CODIS is the name of the software housing the national DNA database, to which 44 states contribute specimens from
Three states allow the defense bar access to CODIS, which would certainly make it easier to check innocence claims or pursue independent investigatory paths from police.
A couple of speakers emphasized that scientists don't actually "match" DNA, but estimate a statistical probability they're the same, which is a slightly different beast. Fingerprints, it was pointed out, previously were considered "gold standard" evidence but their infallibility has increasingly come under fire. In addition, HPD crime lab director Irma Rios emphasized how frequently DNA evidence is contaminated or mixed with other DNA at crime scenes in ways that damage the evidence or make it unusable.

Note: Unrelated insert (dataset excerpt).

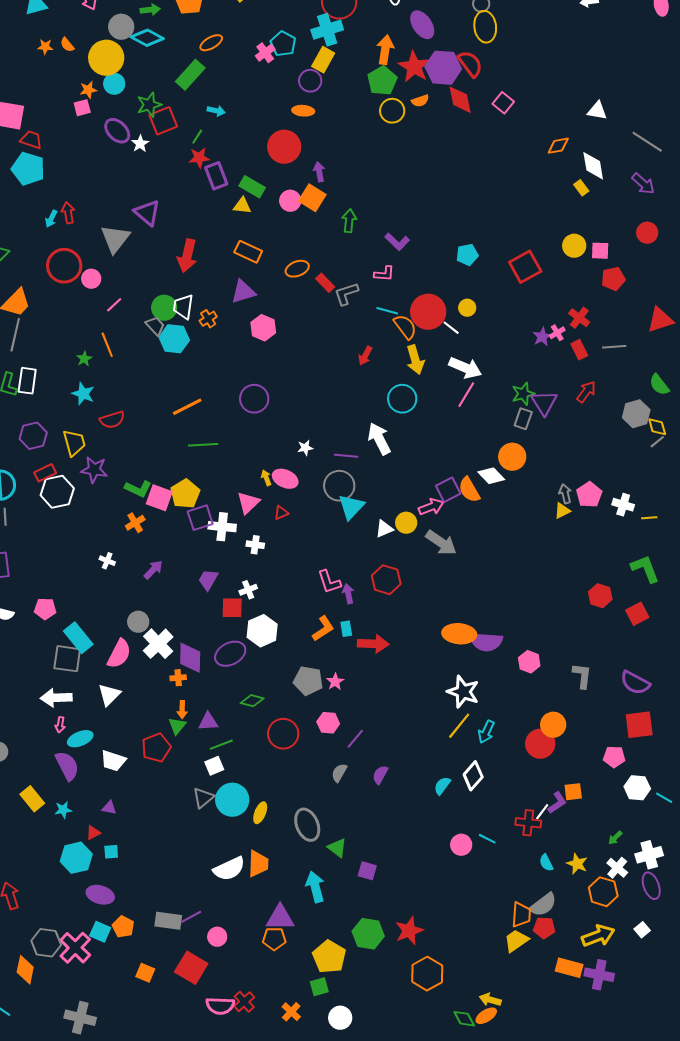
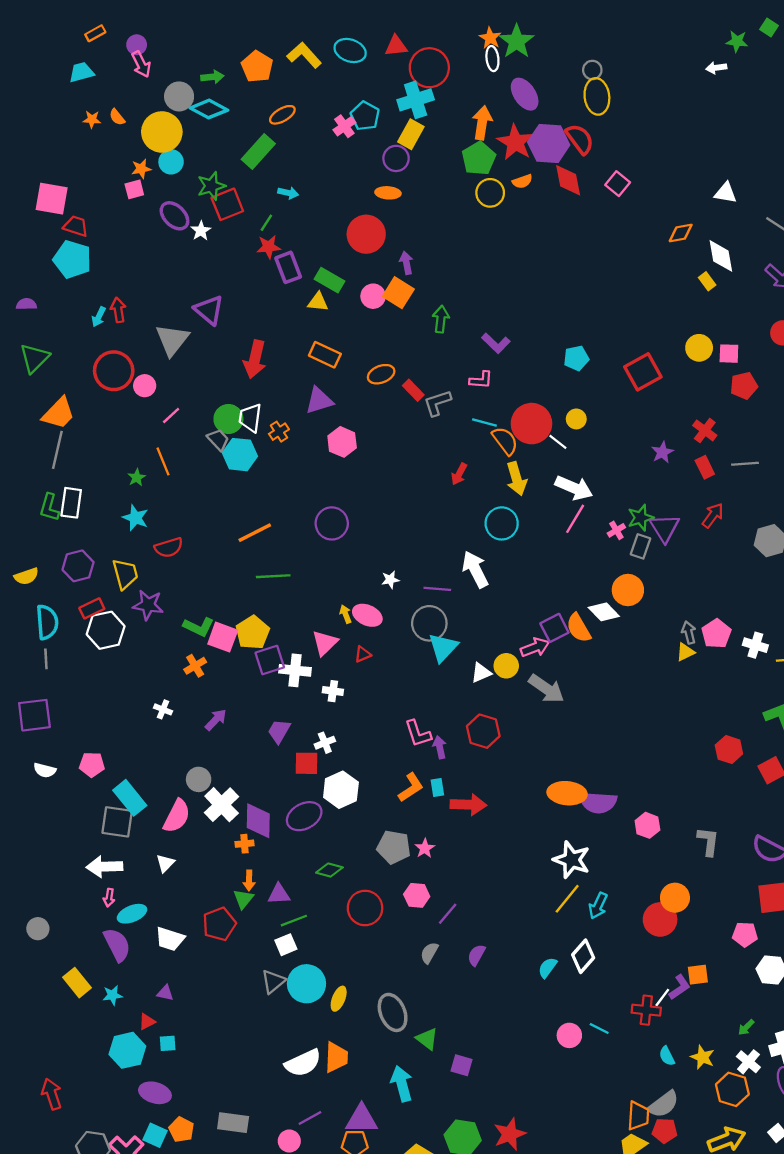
pink cross: (557, 333) -> (616, 530), moved
white triangle: (109, 695) -> (165, 863), size x0.7
purple line: (191, 917) -> (310, 1118), moved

Some attention was paid to the issue of swabbing family members when DNA appears to be "close" to a suspect but doesn't exactly fit. Forensic specialists identified several best practices they said "should" be followed in such instances, but gave no information as to whether these are the practices in Texas' DNA sampling program. E.g., departments by policy should destroy DNA swabs from innocent family member or other suspects, and familial swabs should not be uploaded into local DNA databases at all. Some agencies require informed consent to get DNA, but it's legal to lie to get DNA samples, DNA in someone's trashcan is fair game, and you don't need probable cause to take a DNA sample under current law, the gathering was told in a seminar titled DNA 101.
The legal eagles among you may be interested that the Supreme Court recently granted cert (meaning they agreed to hear the case) in Melendez-Diaz v. Massachussetts (07-591), which will decide whether a forensic lab report is "testimonial" evidence subject to the "Confrontation Clause" in the US Constitution, as set forth in the Crawford decision. (For reasons that will become clear when I discuss Dr. Bill Tillstone's talk, I think a lab report decidedly IS testimonial evidence, but readers will be shocked to learn that SCOTUS and I do not always agree.)

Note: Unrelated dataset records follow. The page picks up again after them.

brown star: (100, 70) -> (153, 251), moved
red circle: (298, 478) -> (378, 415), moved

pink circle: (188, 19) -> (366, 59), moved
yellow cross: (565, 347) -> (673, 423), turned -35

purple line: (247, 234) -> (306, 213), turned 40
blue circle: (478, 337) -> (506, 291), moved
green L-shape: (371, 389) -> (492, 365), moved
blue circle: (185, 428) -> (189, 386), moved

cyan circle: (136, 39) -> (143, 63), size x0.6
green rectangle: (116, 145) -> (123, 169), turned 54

It was also suggested there could be Brady issues (meaning it could violate a prosecutor's duty to disclose exculpatory evidence) if defense counsel isn't allowed access to CODIS, though the question lacks the immediacy of the pending SCOTUS confrontation decision.
Evidence gathering and preservation is particularly important in DNA cases. (Pictured at left is the New Orleans evidence room, via the Denver Post.) The only reason so many exonerees have surfaced in Dallas is that the county kept old DNA samples. Elsewhere they've been destroyed, though few people believe the same problems that cause wrongful convictions in Big D don't occur elsewhere. In San Diego, according to one speaker, DNA evidence was destroyed in 3/4 of old cases. (In Houston, regular readers will recall, the DA's office to this day frequently requires destruction of DNA evidence as part of a plea bargain, which avoids anyone going back to check old cases.)
Susan Green, a reporter with the Denver Post, spent a year investigating evidence destruction for a major newspaper series on the topic. (See the complete series.) The issue comes up in two ways, she said: Proving innocence and solving cold cases. She called the system under-regulated, and said local authorities routinely destroy evidence in old cases, including thousands of rape kits.
Legislation currently moving in the Colorado state legislature "would grant new trials to criminal defendants in cases where DNA evidence was thrown out despite a court order requiring it be saved for testing." That would be a strong deterrent to negligence in evidence preservation, don't you think?